BELGRADE – The ROUTE WB6 project that aims at promoting long-term and short-term cross-border volunteering as a tool that will contribute to a reduction of social and ethnic distance among young people in the region just conducted its first designing workshop in Belgrade. This three-day workshop was the first of a series of planned events for the whole duration of the project and was hosted by NGO Young Researchers of Serbia, Voluntary Service of Serbia, gathering 14 individuals from different spheres of youth and volunteer work, coming from NGOs working primarily at national levels or working directly with young people, SEEYN, RYCO and ministries in charge of youth and voluntarism.
The overall goal of the series of activities is to support participants to engage fully in collaborative designing of the ROUTE WB6 Volunteering Exchange Programme. The first designing workshop focused on defining the profile of young persons for whom the ROUTE WB6 Volunteering Exchange Program is being created.
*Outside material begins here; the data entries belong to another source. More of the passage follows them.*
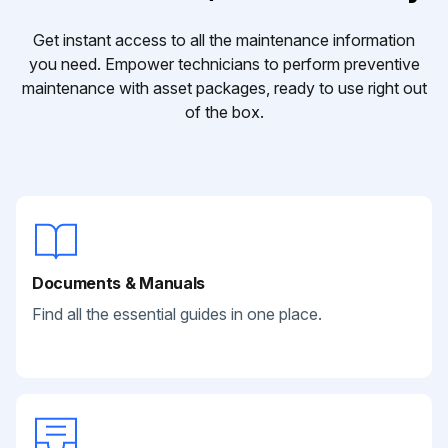
Get instant access to all the maintenance information
you need. Empower technicians to perform preventive
maintenance with asset packages, ready to use right out
of the box.
Documents & Manuals
Find all the essential guides in one place.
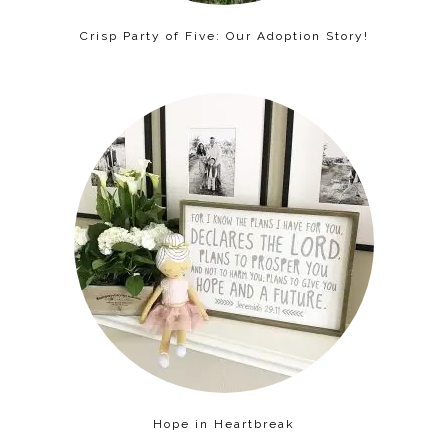
Crisp Party of Five: Our Adoption Story!
Hope in Heartbreak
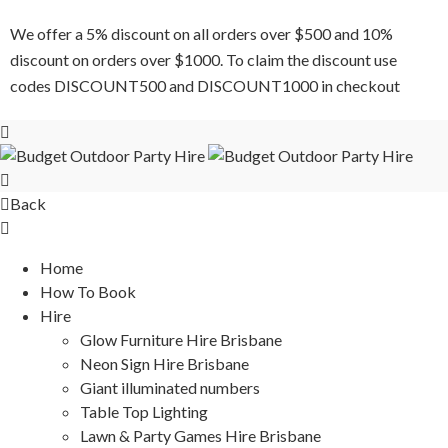
We offer a 5% discount on all orders over $500 and 10%
discount on orders over $1000. To claim the discount use
codes DISCOUNT500 and DISCOUNT1000 in checkout
Back
Home
How To Book
Hire
Glow Furniture Hire Brisbane
Neon Sign Hire Brisbane
Giant illuminated numbers
Table Top Lighting
Lawn & Party Games Hire Brisbane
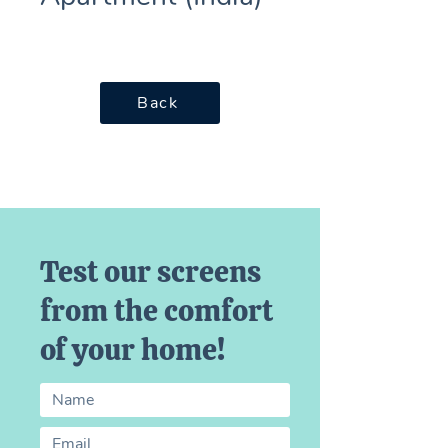
Back
Test our screens
from the comfort
of your home!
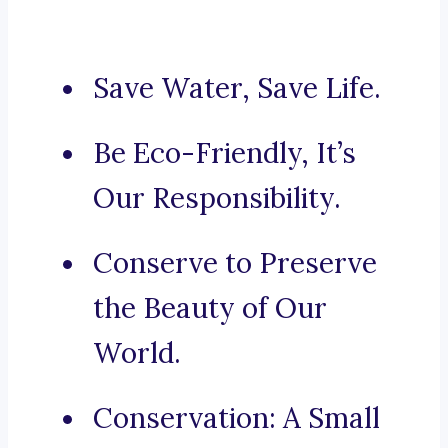
Save Water, Save Life.
Be Eco-Friendly, It’s
Our Responsibility.
Conserve to Preserve
the Beauty of Our
World.
Conservation: A Small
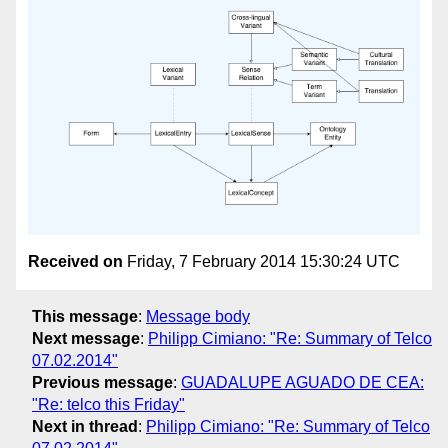
Received on
Friday, 7 February 2014 15:30:24 UTC
This message
:
Message body
Next message
:
Philipp Cimiano: "Re: Summary of Telco
07.02.2014"
Previous message
:
GUADALUPE AGUADO DE CEA:
"Re: telco this Friday"
Next in thread
:
Philipp Cimiano: "Re: Summary of Telco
During the workshop, the participants were consulted about the profiling of the volunteers for whom the ROUTE WB6 Volunteering Exchange Programme should be designed. This resulted in developing two volunteer profiles and the discussions aimed at a better understanding of their needs and interests.
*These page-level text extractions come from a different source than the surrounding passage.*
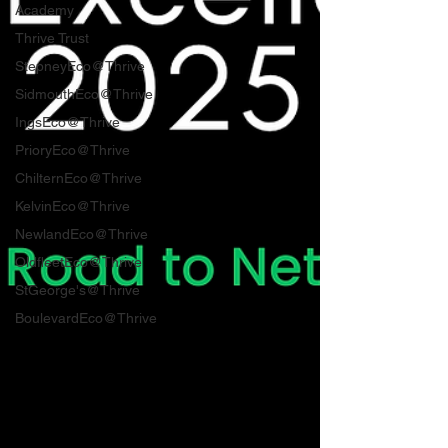
Academy
Thrive Trust
StepneyEco@Thrive
SidmouthEco@Thrive
IngsEco@Thrive
PrioryEco@Thrive
ChilternEco@Thrive
KelvinEco@Thrive
NewlandEco@Thrive
OldfleetEco@Thrive
StGeorge's@Thrive
BoulevardEco@Thrive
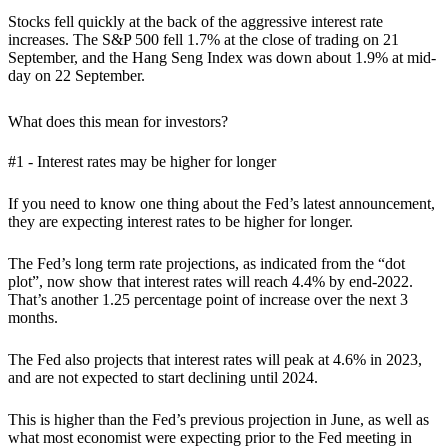
Stocks fell quickly at the back of the aggressive interest rate
increases. The S&P 500 fell 1.7% at the close of trading on 21
September, and the Hang Seng Index was down about 1.9% at mid-
day on 22 September.
What does this mean for investors?
#1 - Interest rates may be higher for longer
If you need to know one thing about the Fed’s latest announcement,
they are expecting interest rates to be higher for longer.
The Fed’s long term rate projections, as indicated from the “dot
plot”, now
show that interest rates will reach 4.4% by end-2022.
That’s another 1.25 percentage point of increase over the next 3
months.
The Fed also projects that interest rates will peak at 4.6% in 2023,
and are not expected to start declining until 2024.
This is higher than the Fed’s previous projection in June, as well as
what most economist were expecting prior to the Fed meeting in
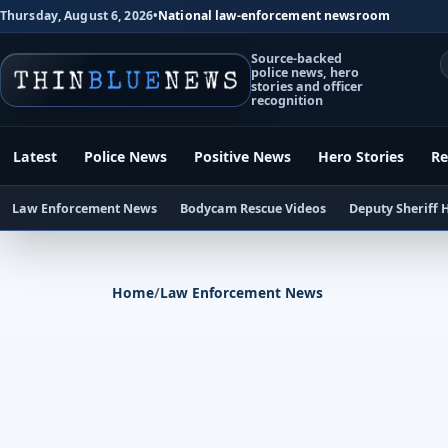
Thursday, August 6, 2026
•
National law-enforcement newsroom
Source-backed
police news, hero
stories and officer
recognition
Latest
Police News
Positive News
Hero Stories
Re
Law Enforcement News
Bodycam Rescue Videos
Deputy Sheriff 
Home
/
Law Enforcement News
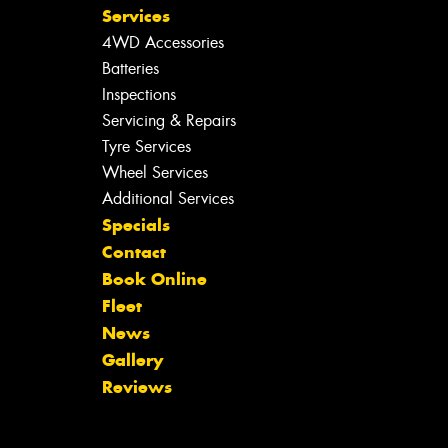
Services
4WD Accessories
Batteries
Inspections
Servicing & Repairs
Tyre Services
Wheel Services
Additional Services
Specials
Contact
Book Online
Fleet
News
Gallery
Reviews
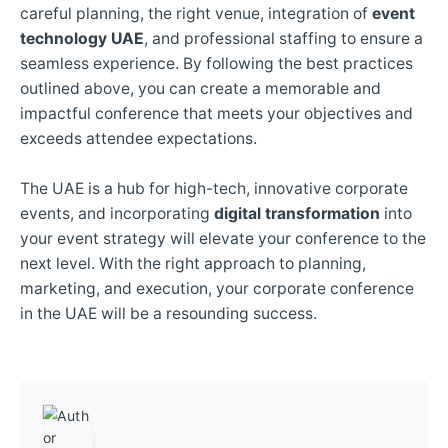
careful planning, the right venue, integration of
event
technology UAE
, and professional staffing to ensure a
seamless experience. By following the best practices
outlined above, you can create a memorable and
impactful conference that meets your objectives and
exceeds attendee expectations.
The UAE is a hub for high-tech, innovative corporate
events, and incorporating
digital transformation
into
your event strategy will elevate your conference to the
next level. With the right approach to planning,
marketing, and execution, your corporate conference
in the UAE will be a resounding success.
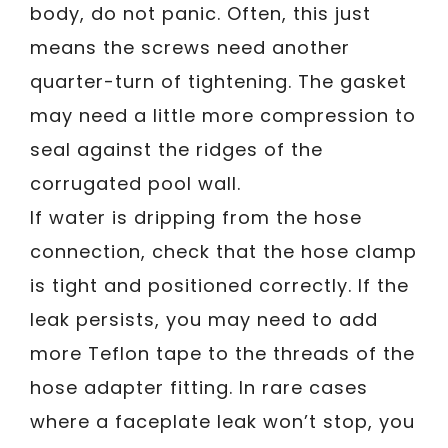
body, do not panic. Often, this just
means the screws need another
quarter-turn of tightening. The gasket
may need a little more compression to
seal against the ridges of the
corrugated pool wall.
If water is dripping from the hose
connection, check that the hose clamp
is tight and positioned correctly. If the
leak persists, you may need to add
more Teflon tape to the threads of the
hose adapter fitting. In rare cases
where a faceplate leak won’t stop, you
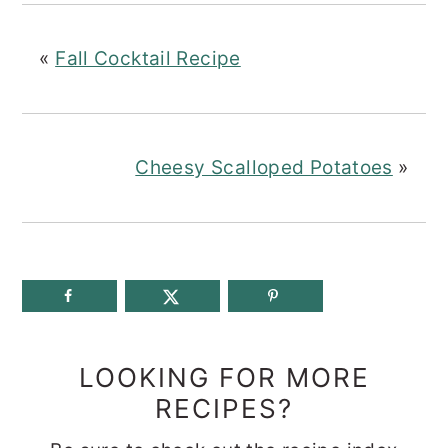
«
Fall Cocktail Recipe
Cheesy Scalloped Potatoes
»
LOOKING FOR MORE
RECIPES?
A very interesting exchange took place on the effects the program is expected to have on young people and on the communities where volunteering will take place. Learning from the start-up community was also a contested topic amongst the participants who provided valuable input to the project.
The next steps of the project include each partner from WB 6 organising the two focus groups reaching out to young people of these profiles and with additional criteria necessary for capturing specificities in two identified target groups. In addition, the next designing workshop will take place in Bitola, from 27th February to 1st March 2020.
The ROUTE WB6 project is being implemented by RYCO and six partners from the Western Balkans with the support of the Norwegian Ministry of Foreign Affairs. It aims to promote volunteering as a mean to achieving peace and reconciliation, improving volunteering infrastructure in the region, and developing a regional volunteering program. Also, it aims to mobilize youth and use volunteering as a mean to improving inter-ethnic collaboration, while fostering values that lead to reconciliation, stability and prosperity in the Western Balkans.